Protect AI integrates with existing security workflows. The platform supports multiple model formats and deployment environments.

Key features:

  • Recon adversarial testing for pre-deployment and continuous risk checks
  • Support for many model formats and deployment environments
  • Integration with existing AI and security workflows

Automate Red Teaming with Mindgard

If you’re looking for a comprehensive AI security platform, Mindgard is a leading solution that offers extensive model coverage for LLMs as well as audio, image, and multi-modal models.

Mindgard helps organizations detect and remediate AI vulnerabilities that only emerge at run time. It seamlessly integrates into CI/CD pipelines and all stages of the software development lifecycle (SDLC), enabling teams to identify risks that static code analysis and manual testing miss. 

Mindgard is designed not just for point-in-time red teaming but as part of a holistic posture management approach. It supports AI Security Posture Management (AI-SPM) by continuously monitoring model behaviour, tracking red teaming findings over time, supporting policy enforcement, and integrating into CI/CD pipelines. This enables organizations to not only detect issues but also ensure they stay remediated, measured, and resilient.

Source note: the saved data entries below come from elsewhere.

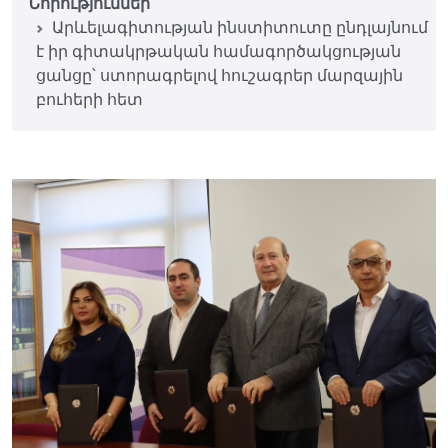
Նորություններ
Արևելագիտության ինստիտուտը ընդլայնում
է իր գիտակրթական համագործակցության
ցանցը՝ ստորագրելով հուշագրեր մարզային
բուհերի հետ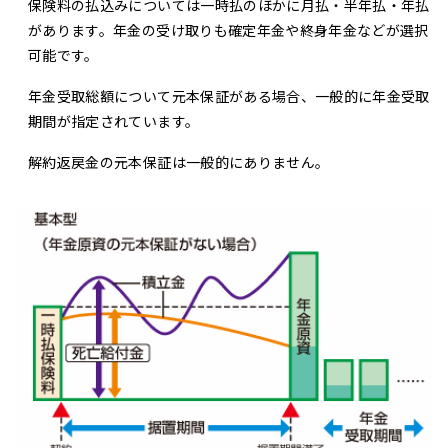
保険料の払込みについては一時払のほかに月払・半年払・年払
があります。年金の受け取りも確定年金や終身年金などが選択
可能です。
年金受取総額について元本保証がある場合、一般的に年金受取
期間が指定されています。
解約返戻金の元本保証は一般的にありません。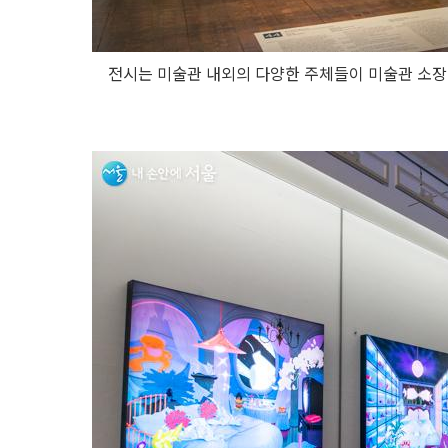
전시는 미술관 내외의 다양한 주체들이 미술관 소장 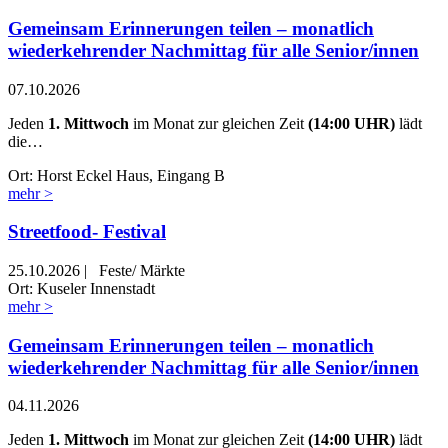
Gemeinsam Erinnerungen teilen – monatlich
wiederkehrender Nachmittag für alle Senior/innen
07.10.2026
Jeden
1. Mittwoch
im Monat zur gleichen Zeit
(14:00 UHR)
lädt
die…
Ort: Horst Eckel Haus, Eingang B
mehr >
Streetfood- Festival
25.10.2026
|
Feste/ Märkte
Ort: Kuseler Innenstadt
mehr >
Gemeinsam Erinnerungen teilen – monatlich
wiederkehrender Nachmittag für alle Senior/innen
04.11.2026
Jeden
1. Mittwoch
im Monat zur gleichen Zeit
(14:00 UHR)
lädt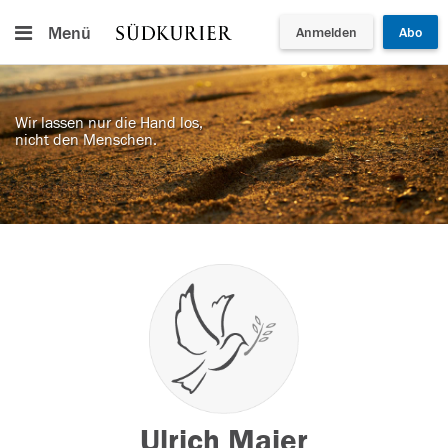
Menü
Anmelden
Abo
Wir lassen nur die Hand los,
nicht den Menschen.
Ulrich Maier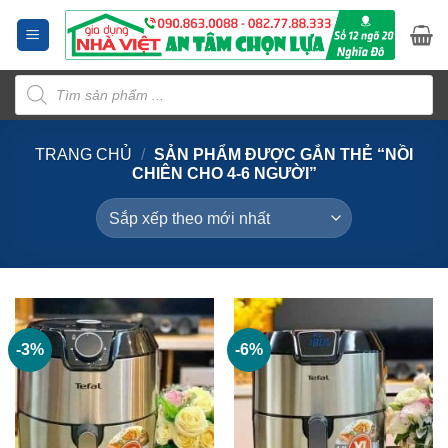
Bỏ
qua
nội
Tìm
dung
kiếm
sản
phẩm
TRANG CHỦ
/
SẢN PHẨM ĐƯỢC GẮN THẺ “NỒI
CHIÊN CHO 4-6 NGƯỜI”
-3%
-6%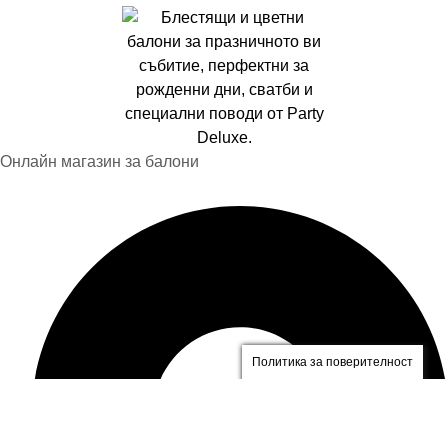
Онлайн магазин за балони
Политика за поверителност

By reducing testing times from months to minutes, Mindgard provides comprehensive AI security coverage with accurate, actionable insights. Book a demo today to learn how Mindgard can help you ensure robust and secure AI deployment. 

Frequently Asked Questions

What are AI red teaming tools used for? 

AI red teaming tools and software solutions are designed to simulate real-world cyberattacks on systems, networks, and organizations. By mimicking the tactics, techniques, and procedures (TTPs) of advanced threat actors, these tools help identify vulnerabilities, test defenses, and improve the overall security posture of an organization.

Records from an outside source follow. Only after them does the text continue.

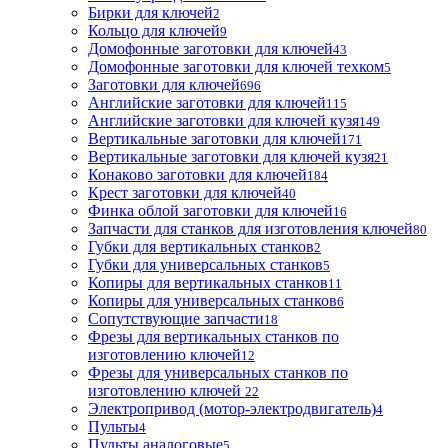
Бирки для ключей
2
Кольцо для ключей
9
Домофонные заготовки для ключей
43
Домофонные заготовки для ключей техком
5
Заготовки для ключей
696
Английские заготовки для ключей
115
Английские заготовки для ключей кузя
149
Вертикальные заготовки для ключей
171
Вертикальные заготовки для ключей кузя
21
Конаково заготовки для ключей
184
Крест заготовки для ключей
40
Финка облой заготовки для ключей
16
Запчасти для станков для изготовления ключей
80
Губки для вертикальных станков
2
Губки для универсальных станков
5
Копиры для вертикальных станков
11
Копиры для универсальных станков
6
Сопутствующие запчасти
18
Фрезы для вертикальных станков по
изготовлению ключей
12
Фрезы для универсальных станков по
изготовлению ключей
22
Электропривод (мотор-электродвигатель)
4
Пульты
4
Пульты аналоговые
5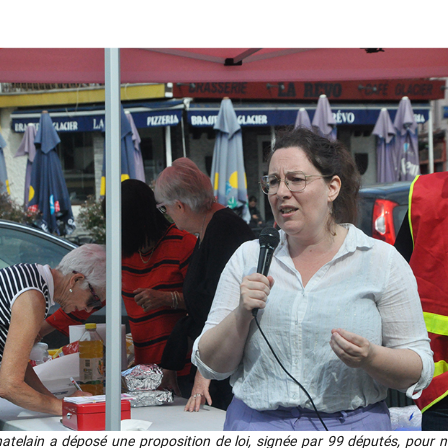
a­te­lain a dépo­sé une pro­po­si­tion de loi, signée par 99 dépu­tés, pour nat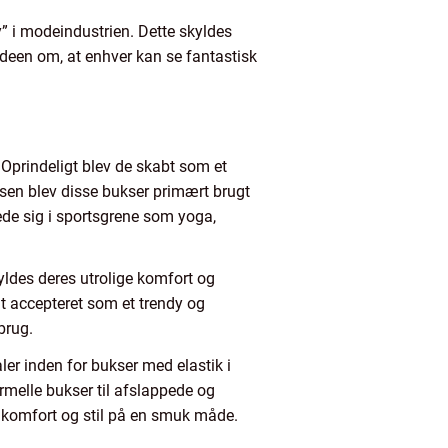
y” i modeindustrien. Dette skyldes
ideen om, at enhver kan se fantastisk
. Oprindeligt blev de skabt som et
lsen blev disse bukser primært brugt
erede sig i sportsgrene som yoga,
yldes deres utrolige komfort og
t accepteret som et trendy og
brug.
ler inden for bukser med elastik i
ormelle bukser til afslappede og
r komfort og stil på en smuk måde.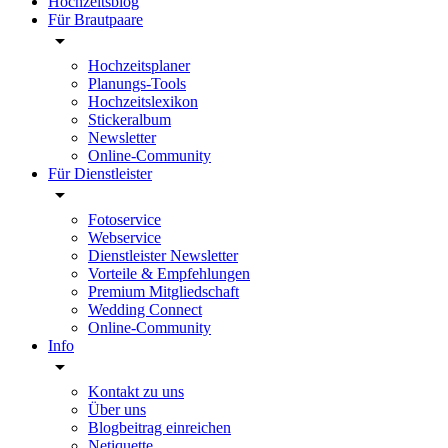
Hochzeitsblog
Für Brautpaare
Hochzeitsplaner
Planungs-Tools
Hochzeitslexikon
Stickeralbum
Newsletter
Online-Community
Für Dienstleister
Fotoservice
Webservice
Dienstleister Newsletter
Vorteile & Empfehlungen
Premium Mitgliedschaft
Wedding Connect
Online-Community
Info
Kontakt zu uns
Über uns
Blogbeitrag einreichen
Netiquette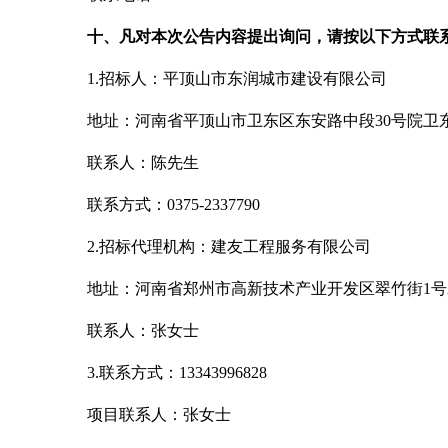
十、凡对本次公告内容提出询问，请按以下方式联
1.招标人：平顶山市东润城市建设有限公司
地址：河南省平顶山市卫东区东安路中段
30号院卫
联系人：陈先生
联系方式：
0375-2337790
2.招标代理机构：建友工程服务有限公司
地址：河南省郑州市高新技术产业开发区翠竹街
1号
联系人：张女士
3.联系方式：13343996828
项目联系人：张女士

Are AI red teaming tools legal?

Yes, as long as they’re used with explicit permission. Ethical hackers use these tools frequently to fix vulnerabilities before real attackers can exploit them. However, these tools still need to comply with legal and regulatory requirements.

What’s the difference between AI red teaming tools and AI penetration testing tools?

Both tools assess an organization’s cyber security, but red teaming tools focus on simulating advanced, real-world attack scenarios to holistically test an organization’s defenses. 

AI penetration testing tools, on the other hand, aim to identify and exploit specific vulnerabilities in a more controlled and scoped manner. Red teaming is often more comprehensive and adversarial.